AIM OF THE EXERCISE:
Drop all images and give the records again exactly.

━━━ DATA EXTRACT ━━━

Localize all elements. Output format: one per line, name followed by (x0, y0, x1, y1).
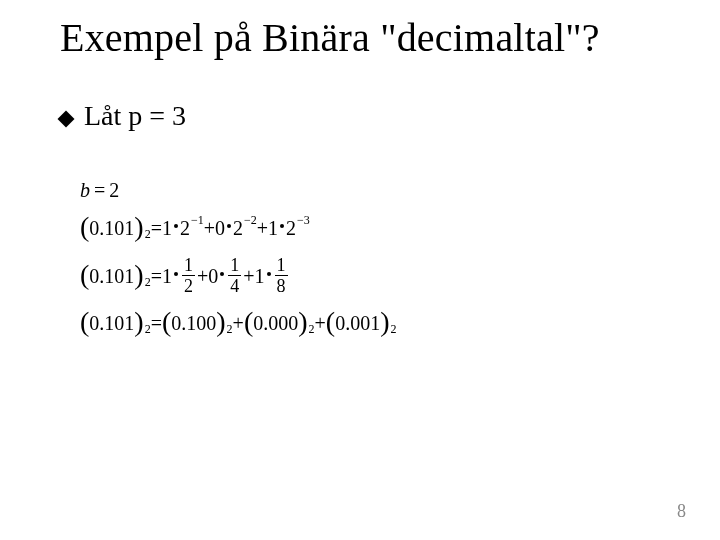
numerator: 1 (182, 256, 195, 274)
coef: 0 (215, 218, 225, 238)
numerator: 1 (228, 256, 241, 274)
bullet-text: Låt p = 3 (84, 100, 186, 132)
equals: = (151, 218, 162, 238)
plus: + (257, 218, 268, 238)
base-sub: 2 (145, 276, 151, 288)
base: 2 (180, 218, 190, 238)
plus: + (197, 266, 208, 286)
slide: Exempel på Binära "decimaltal"? Låt p = … (0, 0, 720, 540)
bullet-item: Låt p = 3 (60, 100, 660, 132)
math-line-3: ( 0.101 ) 2 = 1 1 2 + 0 1 4 + 1 (80, 256, 396, 295)
val-2: 2 (109, 180, 119, 200)
var-b: b (80, 180, 90, 200)
mantissa: 0.101 (89, 218, 134, 238)
base-sub: 2 (145, 228, 151, 240)
base-sub: 2 (145, 323, 151, 335)
diamond-bullet-icon (58, 111, 75, 128)
rparen: ) (134, 308, 143, 336)
fraction: 1 2 (182, 256, 195, 295)
coef: 1 (268, 218, 278, 238)
mantissa: 0.100 (171, 313, 216, 333)
mantissa: 0.101 (89, 266, 134, 286)
cdot-icon (174, 272, 178, 276)
cdot-icon (174, 224, 178, 228)
coef: 1 (255, 266, 265, 286)
denominator: 8 (275, 277, 288, 295)
coef: 1 (162, 218, 172, 238)
mantissa: 0.001 (335, 313, 380, 333)
rparen: ) (134, 261, 143, 289)
mantissa: 0.101 (89, 313, 134, 333)
equals: = (94, 180, 105, 200)
numerator: 1 (275, 256, 288, 274)
math-line-2: ( 0.101 ) 2 = 1 2 −1 + 0 2 −2 + 1 2 −3 (80, 214, 396, 242)
denominator: 2 (182, 277, 195, 295)
plus: + (233, 313, 244, 333)
page-number: 8 (677, 501, 686, 522)
cdot-icon (220, 272, 224, 276)
lparen: ( (326, 308, 335, 336)
exp: −3 (297, 214, 310, 226)
rparen: ) (134, 213, 143, 241)
plus: + (243, 266, 254, 286)
math-line-4: ( 0.101 ) 2 = ( 0.100 ) 2 + ( 0.000 ) 2 … (80, 309, 396, 337)
cdot-icon (280, 224, 284, 228)
base: 2 (233, 218, 243, 238)
fraction: 1 4 (228, 256, 241, 295)
plus: + (204, 218, 215, 238)
math-line-1: b = 2 (80, 180, 396, 200)
mantissa: 0.000 (253, 313, 298, 333)
rparen: ) (380, 308, 389, 336)
rparen: ) (298, 308, 307, 336)
base-sub: 2 (227, 323, 233, 335)
lparen: ( (80, 308, 89, 336)
slide-body: Låt p = 3 (60, 100, 660, 132)
lparen: ( (80, 261, 89, 289)
base-sub: 2 (309, 323, 315, 335)
denominator: 4 (228, 277, 241, 295)
fraction: 1 8 (275, 256, 288, 295)
equals: = (151, 313, 162, 333)
base-sub: 2 (390, 323, 396, 335)
cdot-icon (227, 224, 231, 228)
plus: + (315, 313, 326, 333)
coef: 1 (162, 266, 172, 286)
exp: −1 (191, 214, 204, 226)
lparen: ( (80, 213, 89, 241)
equals: = (151, 266, 162, 286)
coef: 0 (208, 266, 218, 286)
lparen: ( (244, 308, 253, 336)
rparen: ) (216, 308, 225, 336)
lparen: ( (162, 308, 171, 336)
math-block: b = 2 ( 0.101 ) 2 = 1 2 −1 + 0 2 −2 + 1 … (80, 180, 396, 337)
base: 2 (286, 218, 296, 238)
slide-title: Exempel på Binära "decimaltal"? (60, 14, 680, 61)
cdot-icon (267, 272, 271, 276)
exp: −2 (244, 214, 257, 226)
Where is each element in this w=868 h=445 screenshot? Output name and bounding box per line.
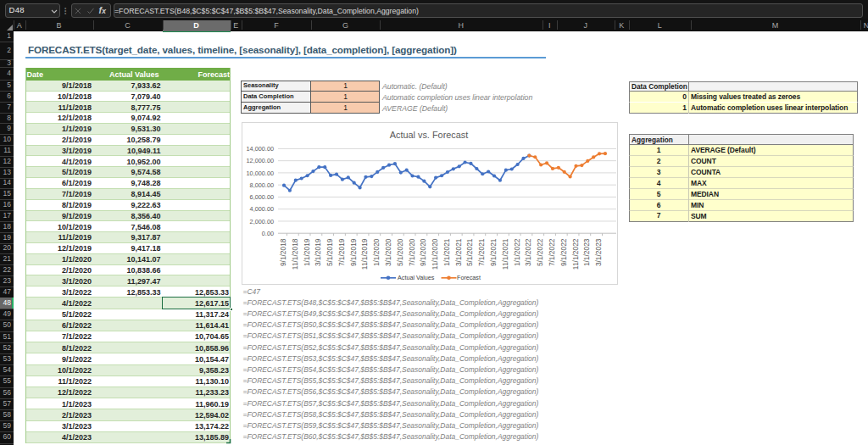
svg-text:0.00: 0.00 — [261, 229, 273, 236]
svg-text:9/1/2022: 9/1/2022 — [559, 238, 567, 266]
svg-text:1/1/2019: 1/1/2019 — [302, 238, 310, 266]
svg-text:3/1/2020: 3/1/2020 — [384, 238, 392, 266]
svg-text:5/1/2022: 5/1/2022 — [536, 238, 544, 266]
svg-text:3/1/2021: 3/1/2021 — [453, 238, 462, 266]
svg-text:1/1/2020: 1/1/2020 — [372, 238, 381, 266]
svg-text:8,000.00: 8,000.00 — [249, 181, 273, 188]
svg-text:4,000.00: 4,000.00 — [249, 205, 273, 213]
svg-text:3/1/2023: 3/1/2023 — [594, 238, 603, 266]
svg-text:5/1/2020: 5/1/2020 — [395, 238, 403, 266]
svg-text:12,000.00: 12,000.00 — [246, 157, 273, 164]
svg-text:11/1/2019: 11/1/2019 — [360, 238, 369, 270]
svg-text:Actual vs. Forecast: Actual vs. Forecast — [389, 130, 468, 140]
svg-text:Forecast: Forecast — [457, 274, 481, 281]
svg-text:7/1/2021: 7/1/2021 — [477, 238, 486, 266]
svg-text:3/1/2019: 3/1/2019 — [314, 238, 322, 266]
svg-text:7/1/2020: 7/1/2020 — [407, 238, 415, 266]
svg-text:7/1/2022: 7/1/2022 — [547, 238, 555, 266]
svg-text:1/1/2023: 1/1/2023 — [582, 238, 591, 266]
svg-text:11/1/2018: 11/1/2018 — [290, 238, 298, 270]
svg-text:7/1/2019: 7/1/2019 — [337, 238, 345, 266]
svg-text:14,000.00: 14,000.00 — [246, 145, 273, 153]
svg-text:5/1/2021: 5/1/2021 — [465, 238, 474, 266]
svg-text:1/1/2021: 1/1/2021 — [442, 238, 450, 266]
svg-text:3/1/2022: 3/1/2022 — [524, 238, 532, 266]
svg-text:10,000.00: 10,000.00 — [246, 169, 273, 176]
svg-text:1/1/2022: 1/1/2022 — [512, 238, 520, 266]
svg-text:11/1/2020: 11/1/2020 — [431, 238, 439, 270]
svg-text:9/1/2021: 9/1/2021 — [489, 238, 498, 266]
svg-text:6,000.00: 6,000.00 — [249, 193, 273, 201]
svg-text:11/1/2021: 11/1/2021 — [500, 238, 509, 270]
svg-text:Actual Values: Actual Values — [398, 274, 435, 281]
svg-text:9/1/2019: 9/1/2019 — [348, 238, 357, 266]
svg-text:9/1/2018: 9/1/2018 — [279, 238, 287, 266]
svg-text:5/1/2019: 5/1/2019 — [326, 238, 334, 266]
svg-text:2,000.00: 2,000.00 — [249, 217, 273, 225]
svg-text:11/1/2022: 11/1/2022 — [570, 238, 579, 270]
svg-text:9/1/2020: 9/1/2020 — [419, 238, 427, 266]
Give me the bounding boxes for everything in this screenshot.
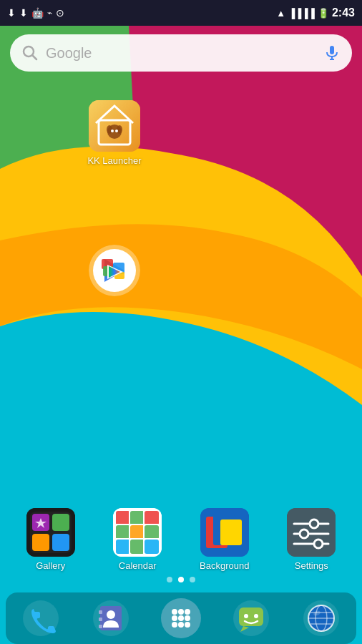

━━━

ANSWER TO THE EXERCISE:
Localize all elements. Output format: one per line, name followed by (x0, y0, x1, y1).
numerator: 1 (182, 256, 195, 274)
coef: 0 (215, 218, 225, 238)
numerator: 1 (228, 256, 241, 274)
bullet-text: Låt p = 3 (84, 100, 186, 132)
equals: = (151, 218, 162, 238)
plus: + (257, 218, 268, 238)
base-sub: 2 (145, 276, 151, 288)
base: 2 (180, 218, 190, 238)
plus: + (197, 266, 208, 286)
slide: Exempel på Binära "decimaltal"? Låt p = … (0, 0, 720, 540)
bullet-item: Låt p = 3 (60, 100, 660, 132)
math-line-3: ( 0.101 ) 2 = 1 1 2 + 0 1 4 + 1 (80, 256, 396, 295)
val-2: 2 (109, 180, 119, 200)
var-b: b (80, 180, 90, 200)
mantissa: 0.101 (89, 218, 134, 238)
base-sub: 2 (145, 228, 151, 240)
base-sub: 2 (145, 323, 151, 335)
diamond-bullet-icon (58, 111, 75, 128)
rparen: ) (134, 308, 143, 336)
fraction: 1 2 (182, 256, 195, 295)
coef: 1 (268, 218, 278, 238)
mantissa: 0.100 (171, 313, 216, 333)
mantissa: 0.101 (89, 266, 134, 286)
cdot-icon (174, 272, 178, 276)
cdot-icon (174, 224, 178, 228)
coef: 1 (255, 266, 265, 286)
denominator: 8 (275, 277, 288, 295)
coef: 1 (162, 218, 172, 238)
mantissa: 0.001 (335, 313, 380, 333)
rparen: ) (134, 261, 143, 289)
mantissa: 0.101 (89, 313, 134, 333)
equals: = (94, 180, 105, 200)
numerator: 1 (275, 256, 288, 274)
math-line-2: ( 0.101 ) 2 = 1 2 −1 + 0 2 −2 + 1 2 −3 (80, 214, 396, 242)
denominator: 2 (182, 277, 195, 295)
plus: + (233, 313, 244, 333)
page-number: 8 (677, 501, 686, 522)
cdot-icon (220, 272, 224, 276)
lparen: ( (326, 308, 335, 336)
exp: −3 (297, 214, 310, 226)
rparen: ) (134, 213, 143, 241)
plus: + (243, 266, 254, 286)
math-line-4: ( 0.101 ) 2 = ( 0.100 ) 2 + ( 0.000 ) 2 … (80, 309, 396, 337)
cdot-icon (280, 224, 284, 228)
base: 2 (233, 218, 243, 238)
fraction: 1 4 (228, 256, 241, 295)
plus: + (204, 218, 215, 238)
math-line-1: b = 2 (80, 180, 396, 200)
mantissa: 0.000 (253, 313, 298, 333)
rparen: ) (380, 308, 389, 336)
rparen: ) (298, 308, 307, 336)
base-sub: 2 (227, 323, 233, 335)
lparen: ( (80, 308, 89, 336)
slide-body: Låt p = 3 (60, 100, 660, 132)
lparen: ( (80, 261, 89, 289)
base-sub: 2 (309, 323, 315, 335)
denominator: 4 (228, 277, 241, 295)
fraction: 1 8 (275, 256, 288, 295)
equals: = (151, 313, 162, 333)
base-sub: 2 (390, 323, 396, 335)
cdot-icon (227, 224, 231, 228)
plus: + (315, 313, 326, 333)
coef: 1 (162, 266, 172, 286)
exp: −1 (191, 214, 204, 226)
lparen: ( (80, 213, 89, 241)
equals: = (151, 266, 162, 286)
coef: 0 (208, 266, 218, 286)
lparen: ( (244, 308, 253, 336)
rparen: ) (216, 308, 225, 336)
lparen: ( (162, 308, 171, 336)
math-block: b = 2 ( 0.101 ) 2 = 1 2 −1 + 0 2 −2 + 1 … (80, 180, 396, 337)
base: 2 (286, 218, 296, 238)
slide-title: Exempel på Binära "decimaltal"? (60, 14, 680, 61)
cdot-icon (267, 272, 271, 276)
exp: −2 (244, 214, 257, 226)
Where is each element in this w=868 h=445 screenshot? Output name and bounding box per line.
svg-text:0.00: 0.00 — [261, 229, 273, 236]
svg-text:9/1/2022: 9/1/2022 — [559, 238, 567, 266]
svg-text:1/1/2019: 1/1/2019 — [302, 238, 310, 266]
svg-text:3/1/2020: 3/1/2020 — [384, 238, 392, 266]
svg-text:5/1/2022: 5/1/2022 — [536, 238, 544, 266]
svg-text:3/1/2021: 3/1/2021 — [453, 238, 462, 266]
svg-text:1/1/2020: 1/1/2020 — [372, 238, 381, 266]
svg-text:8,000.00: 8,000.00 — [249, 181, 273, 188]
svg-text:4,000.00: 4,000.00 — [249, 205, 273, 213]
svg-text:3/1/2023: 3/1/2023 — [594, 238, 603, 266]
svg-text:5/1/2020: 5/1/2020 — [395, 238, 403, 266]
svg-text:12,000.00: 12,000.00 — [246, 157, 273, 164]
svg-text:11/1/2019: 11/1/2019 — [360, 238, 369, 270]
svg-text:Actual vs. Forecast: Actual vs. Forecast — [389, 130, 468, 140]
svg-text:Forecast: Forecast — [457, 274, 481, 281]
svg-text:7/1/2021: 7/1/2021 — [477, 238, 486, 266]
svg-text:3/1/2019: 3/1/2019 — [314, 238, 322, 266]
svg-text:7/1/2020: 7/1/2020 — [407, 238, 415, 266]
svg-text:7/1/2022: 7/1/2022 — [547, 238, 555, 266]
svg-text:1/1/2023: 1/1/2023 — [582, 238, 591, 266]
svg-text:11/1/2018: 11/1/2018 — [290, 238, 298, 270]
svg-text:7/1/2019: 7/1/2019 — [337, 238, 345, 266]
svg-text:14,000.00: 14,000.00 — [246, 145, 273, 153]
svg-text:5/1/2021: 5/1/2021 — [465, 238, 474, 266]
svg-text:1/1/2021: 1/1/2021 — [442, 238, 450, 266]
svg-text:3/1/2022: 3/1/2022 — [524, 238, 532, 266]
svg-text:10,000.00: 10,000.00 — [246, 169, 273, 176]
svg-text:1/1/2022: 1/1/2022 — [512, 238, 520, 266]
svg-text:11/1/2020: 11/1/2020 — [431, 238, 439, 270]
svg-text:9/1/2021: 9/1/2021 — [489, 238, 498, 266]
svg-text:6,000.00: 6,000.00 — [249, 193, 273, 201]
svg-text:11/1/2021: 11/1/2021 — [500, 238, 509, 270]
svg-text:Actual Values: Actual Values — [398, 274, 435, 281]
svg-text:9/1/2019: 9/1/2019 — [348, 238, 357, 266]
svg-text:9/1/2018: 9/1/2018 — [279, 238, 287, 266]
svg-text:5/1/2019: 5/1/2019 — [326, 238, 334, 266]
svg-text:2,000.00: 2,000.00 — [249, 217, 273, 225]
svg-text:11/1/2022: 11/1/2022 — [570, 238, 579, 270]
svg-text:9/1/2020: 9/1/2020 — [419, 238, 427, 266]
Give me the bounding boxes for everything in this screenshot.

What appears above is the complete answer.